At this point in our practice, it’s okay if our attempts to experience
the attitude of bodhichitta are a little bit artificial. Because we
haven’t necessarily thought in this way before, we need to deliberately
shift or adjust our intention to a new style. This kind of tampering
with our own attitude is actually necessary. We may not yet be perfect
bodhisattvas, but we should act as if we already are. We should put
on the air of being a bodhisattva, just as if we’re putting on
a mask that makes us look as if we are somebody else. The true, authentic
bodhichitta only arises as a natural expression of having realized the
view. Before experiencing this spontaneously and fully, however, we
need to consciously try to move in that direction. Even though our efforts
may feel a little artificial at this point, it is perfectly okay—assuming
of course that this is the good and necessary kind of artifice.
The need to improve our attitude, to correct our motivation, is not
particularly difficult to understand, nor is it that difficult to actually
do. Although it may be simple, this does not mean that we should belittle
its importance. At this point, we should repeatedly cultivate the bodhisattva
attitude. This is very important. To look down upon it as an inferior
or unimportant practice seriously detracts from real progress in spiritual
practice. Therefore, again and again, in all situations try your best
to motivate yourself with bodhichitta.
In Tibet there is a lot of livestock: many cows, sheep, yaks. The skin
from these animals needs to be cured in order to be useful; it needs
to be softened by a special process. Once the hide has been cured, it
becomes flexible and can be used in all sorts of ways: in religious
artifacts, to bind up certain offerings on the shrine, as well as for
all kinds of household purposes. But first it needs to be prepared in
the right way: it needs to be softened, made flexible. If the hide is
simply left as it is, it hardens and becomes totally stiff; then it
is nothing but an unyielding piece of animal skin. It is the same way
with a human being’s attitude. We must soften our hearts, and
this takes deliberate effort. We need to make ourselves gentle, peaceful,
flexible, and tame, rather than being undisciplined, rigid, stubborn
egocentrics.
This softening of our heart is essential for all progress, and not just
in terms of spiritual practice. In all we do, we need to have an attitude
that is open-minded and flexible. In the beginning this act of improving
our attitude is definitely artificial. We are deliberately trying to
be a bodhisattva, to have the compassionate attitude of wanting to help
all sentient beings. This conscious effort is vital, because it can
genuinely soften us up from deep within. If we do not cultivate this
attitude, our rigidly preoccupied frame of mind makes it impossible
for the true view of ultimate bodhichitta to grow. It’s like trying
to plant seeds in a frozen block of ice atop Mount Everest—they
will never grow, they will just freeze. When, on the other hand, you
have warmed up your character with bodhichitta, your heart is like fertile
soil that is warm and moist. Since the readiness is there, whenever
the view of self-knowing wakefulness, the true view of Dzogchen that
is ultimate bodhichitta, is planted, it can grow spontaneously. In fact,
absolutely nothing can hold it back from growing in such a receptive
environment! That is why it is so important to steadily train in bodhichitta
right from the very beginning.
The word “Dharma,” in the context of this book, means method.

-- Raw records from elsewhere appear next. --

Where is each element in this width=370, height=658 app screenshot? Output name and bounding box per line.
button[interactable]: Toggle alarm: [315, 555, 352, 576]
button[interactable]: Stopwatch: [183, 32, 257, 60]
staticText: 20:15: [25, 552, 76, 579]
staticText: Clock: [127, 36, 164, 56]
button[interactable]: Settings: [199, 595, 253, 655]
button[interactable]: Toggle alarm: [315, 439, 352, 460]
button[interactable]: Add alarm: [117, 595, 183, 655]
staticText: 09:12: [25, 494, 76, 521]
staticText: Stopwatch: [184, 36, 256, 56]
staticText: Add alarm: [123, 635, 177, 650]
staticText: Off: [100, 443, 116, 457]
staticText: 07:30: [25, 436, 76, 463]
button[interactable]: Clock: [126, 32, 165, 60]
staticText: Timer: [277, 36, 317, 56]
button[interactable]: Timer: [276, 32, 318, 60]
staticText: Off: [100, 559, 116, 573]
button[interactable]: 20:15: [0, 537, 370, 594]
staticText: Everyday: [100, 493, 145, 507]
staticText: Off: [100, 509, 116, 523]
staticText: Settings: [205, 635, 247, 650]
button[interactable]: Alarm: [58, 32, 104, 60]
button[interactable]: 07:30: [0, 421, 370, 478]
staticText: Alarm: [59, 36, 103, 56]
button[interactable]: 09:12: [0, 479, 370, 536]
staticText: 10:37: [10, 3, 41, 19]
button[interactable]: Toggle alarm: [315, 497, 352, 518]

The Dharma is a method to overcome the delusion in our own stream of
being, in our own mind—a way to be totally free of the negative
emotions that we harbor and cause to proliferate, and at the same time
it is a way to realize the original wakefulness that is present in ourselves.
There are ten different connotations of the word “Dharma,”
but in this context we are speaking of two types: the Dharma of statements
and the Dharma of realization. The Dharma of statements is what you
hear during a lecture or a teaching session. Within the Dharma of statements
are included the words of the Buddha, the Tripitaka, as well as the
commentaries on the Buddha’s words made by the many learned and
accomplished masters of India and Tibet.
Through hearing the explanations that constitute the Dharma of statements,
and through applying these methods, something dawns in our own experience.
This insight is called the Dharma of realization, and it includes recognizing
our own nature of mind. In order to approach this second kind of Dharma,
to apply it, we need the right motivation. Again, this right motivation
is the desire to free oneself of negative emotions and bring all beings
to liberation. We absolutely must have that attitude, or our spiritual
practice will be distorted into personal profit seeking.
Basically there are three negative emotions: attachment, aggression,
and closed-mindedness. Of course these three can be further distinguished
into finer and finer levels of detail, down to the 84,000 different
types of negative emotions. But the main three, as well as all their
subsidiary classifications, are all rooted in ignorance, in basic unknowing.
These are the negative emotions we need to be free of, and their main
root is ignorance.
Someone might think, “I approach Dharma practice because my ego
is a little bit upset. My ego is not very intelligent, not quite able
to succeed. I come here to practice in order to improve my ego.”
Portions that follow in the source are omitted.